Dans une atmosphère électrique où le temps semblait suspendu, le Paris Saint-Germain a pris une option sur la qualification en s’imposant 5-4 face au Bayern Munich. Un score fleuve, une intensité dramatique et des génies en fusion. Ce mardi soir, le Parc des Princes a été le théâtre d’un monument de l’histoire de la Ligue des Champions.
Le football, dans ce qu’il a de plus irrationnel et de plus beau, s’est invité à Paris. Si l’on cherchait la définition d’un choc de titans, les vingt-deux acteurs l’ont écrite sous les yeux pendant 90 minutes de pure folie. Entre deux prétendants au sacre européen, la promesse était belle, la réalité fut légendaire.
Pourtant, l’entame de match laissait présager une soirée compliquée pour les hommes de Luis Enrique. Étouffés par un pressing bavarois d’une précision chirurgicale, les Parisiens peinaient à franchir leur propre moitié de terrain. Cette domination allemande s’est concrétisée dès la 17e minute. Une intervention mal maîtrisée de Pacho sur Luis Diaz offrait un penalty à l’inévitable Harry Kane. L’ anglais, impérial de sang-froid, prenait Safonov à contre-pied pour glacer le Parc (0-1, 17e).
Mais ce PSG version 2026 possède une âme et des individualités capables de changer le destin d’une rencontre. Khvicha Kvaratskhelia, véritable poison sur son aile, a sonné la révolte. Après avoir mis au supplice Stanisic, le géorgien déclenchait une frappe enroulée sublime qui venait mourir dans le petit filet de Manuel Neuer (1-1, 25e). Le match basculait alors dans une autre dimension.
Un chassé-croisé vertigineux

Porté par cette égalisation, Paris accélérait. Désiré Doué, insaisissable au cœur de la défense allemande, frôlait le cadre avant que João Neves, sur un corner millimétré d’Ousmane Dembélé, ne s’élève plus haut que la défense munichoise pour catapulter le ballon au fond des filets (2-1, 33e).
C’était sans compter sur le répondant bavarois.
Michael Olise, le joyau français de Munich, rappelait à tout le monde pourquoi il est craint sur tout le continent en décochant un missile sous la barre transversale de Safonov (2-2, 41e). Mais juste avant la pause, la tension montait d’un cran. En fait , une main de Davies dans la surface offrait un penalty au PSG. Ousmane Dembélé, couronné de son titre de Ballon d’Or 2025, transformait la sentence avec la sérénité des plus grands (3-2, 45+5e).

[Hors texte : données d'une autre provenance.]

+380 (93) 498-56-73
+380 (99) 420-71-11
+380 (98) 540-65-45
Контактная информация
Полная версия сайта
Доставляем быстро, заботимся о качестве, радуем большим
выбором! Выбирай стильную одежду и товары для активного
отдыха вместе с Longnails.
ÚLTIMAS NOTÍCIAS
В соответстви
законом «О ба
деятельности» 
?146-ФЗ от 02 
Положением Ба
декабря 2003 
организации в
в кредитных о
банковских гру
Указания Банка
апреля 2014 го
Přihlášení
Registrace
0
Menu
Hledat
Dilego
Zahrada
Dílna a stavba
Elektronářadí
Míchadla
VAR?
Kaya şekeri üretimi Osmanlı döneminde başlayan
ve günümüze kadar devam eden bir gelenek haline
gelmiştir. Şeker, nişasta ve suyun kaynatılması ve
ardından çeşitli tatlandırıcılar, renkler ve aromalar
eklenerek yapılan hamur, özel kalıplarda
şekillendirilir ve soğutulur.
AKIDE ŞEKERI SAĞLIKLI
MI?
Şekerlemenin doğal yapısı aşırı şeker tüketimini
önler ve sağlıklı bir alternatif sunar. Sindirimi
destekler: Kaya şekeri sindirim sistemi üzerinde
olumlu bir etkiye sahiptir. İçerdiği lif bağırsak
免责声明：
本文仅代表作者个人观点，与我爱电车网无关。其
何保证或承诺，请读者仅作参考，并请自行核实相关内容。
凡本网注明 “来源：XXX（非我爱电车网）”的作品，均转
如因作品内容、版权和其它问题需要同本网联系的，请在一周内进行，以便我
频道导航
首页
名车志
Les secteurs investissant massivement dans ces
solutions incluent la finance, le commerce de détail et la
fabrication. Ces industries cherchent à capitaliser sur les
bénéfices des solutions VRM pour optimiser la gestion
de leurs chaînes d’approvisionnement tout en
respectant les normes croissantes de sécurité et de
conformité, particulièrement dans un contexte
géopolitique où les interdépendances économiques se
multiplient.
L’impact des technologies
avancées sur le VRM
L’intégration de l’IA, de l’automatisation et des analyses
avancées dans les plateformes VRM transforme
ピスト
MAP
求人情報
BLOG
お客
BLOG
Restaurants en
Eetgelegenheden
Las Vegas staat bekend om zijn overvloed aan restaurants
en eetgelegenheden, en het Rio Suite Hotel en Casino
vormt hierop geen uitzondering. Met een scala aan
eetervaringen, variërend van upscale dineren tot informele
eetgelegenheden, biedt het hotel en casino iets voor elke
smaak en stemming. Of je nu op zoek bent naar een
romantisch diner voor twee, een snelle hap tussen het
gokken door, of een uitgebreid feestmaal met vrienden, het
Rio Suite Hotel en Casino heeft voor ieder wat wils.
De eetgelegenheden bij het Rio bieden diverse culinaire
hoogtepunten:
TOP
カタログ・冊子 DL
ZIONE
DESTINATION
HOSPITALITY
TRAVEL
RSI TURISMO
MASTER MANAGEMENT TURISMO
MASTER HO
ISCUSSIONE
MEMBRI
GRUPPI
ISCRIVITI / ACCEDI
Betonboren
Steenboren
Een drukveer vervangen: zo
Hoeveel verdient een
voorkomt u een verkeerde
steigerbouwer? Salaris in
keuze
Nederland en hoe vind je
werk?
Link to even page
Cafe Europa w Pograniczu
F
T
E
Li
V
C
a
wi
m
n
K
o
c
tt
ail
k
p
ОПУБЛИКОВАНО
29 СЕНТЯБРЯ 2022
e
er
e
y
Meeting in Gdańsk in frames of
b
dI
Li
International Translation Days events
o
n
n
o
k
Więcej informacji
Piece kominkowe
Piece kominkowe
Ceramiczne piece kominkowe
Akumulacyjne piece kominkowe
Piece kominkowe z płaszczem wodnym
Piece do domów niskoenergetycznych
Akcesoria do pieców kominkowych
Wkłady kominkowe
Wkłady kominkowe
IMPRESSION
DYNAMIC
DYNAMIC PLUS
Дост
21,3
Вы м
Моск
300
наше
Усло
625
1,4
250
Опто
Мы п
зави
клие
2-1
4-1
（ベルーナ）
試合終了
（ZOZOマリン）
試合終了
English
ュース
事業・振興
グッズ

Au retour des vestiaires, l’on pensait le Bayern assommé. En deux minutes, Paris a cru plier l’affaire. D’abord, Kvaratskhelia s’offrait un doublé sur un centre puissant de Hakimi (4-2, 56e), avant que Dembélé, au terme d’un contre éclair mené par Doué, ne vienne crucifier Neuer d’un tir poteau rentrant (5-2, 58e). Le stade sombrait dans l’irréel.

Pourtant, face au Bayern Munich, le mot terminé n’existe pas. Les Munichois, piqués au vif, entamaient une remontée fantastique. Upamecano, de la tête sur un coup-franc de Kimmich (5-3, 65e), puis Luis Diaz, auteur d’un enchaînement contrôle-feinte de classe mondiale sur Marquinhos (5-4, 70e), ramenaient les allemands à une seule longueur.
Les vingt dernières minutes furent un combat de chaque instant, une apnée collective où chaque tacle et chaque course étaient disputés comme s’il s’agissait de la dernière seconde de la saison. Au coup de sifflet final, l’épuisement des joueurs n’avait d’égal que l’extase des supporters.
Le PSG l’emporte, certes, mais ce score de 5-4 laisse tout le suspense entier. Si Paris a prouvé qu’il disposait d’une puissance offensive dévastatrice emmenée par son duo Kvara-Dembélé, le Bayern a montré qu’il ne mourrait jamais. Le rendez-vous est pris dans une semaine à l’Allianz Arena.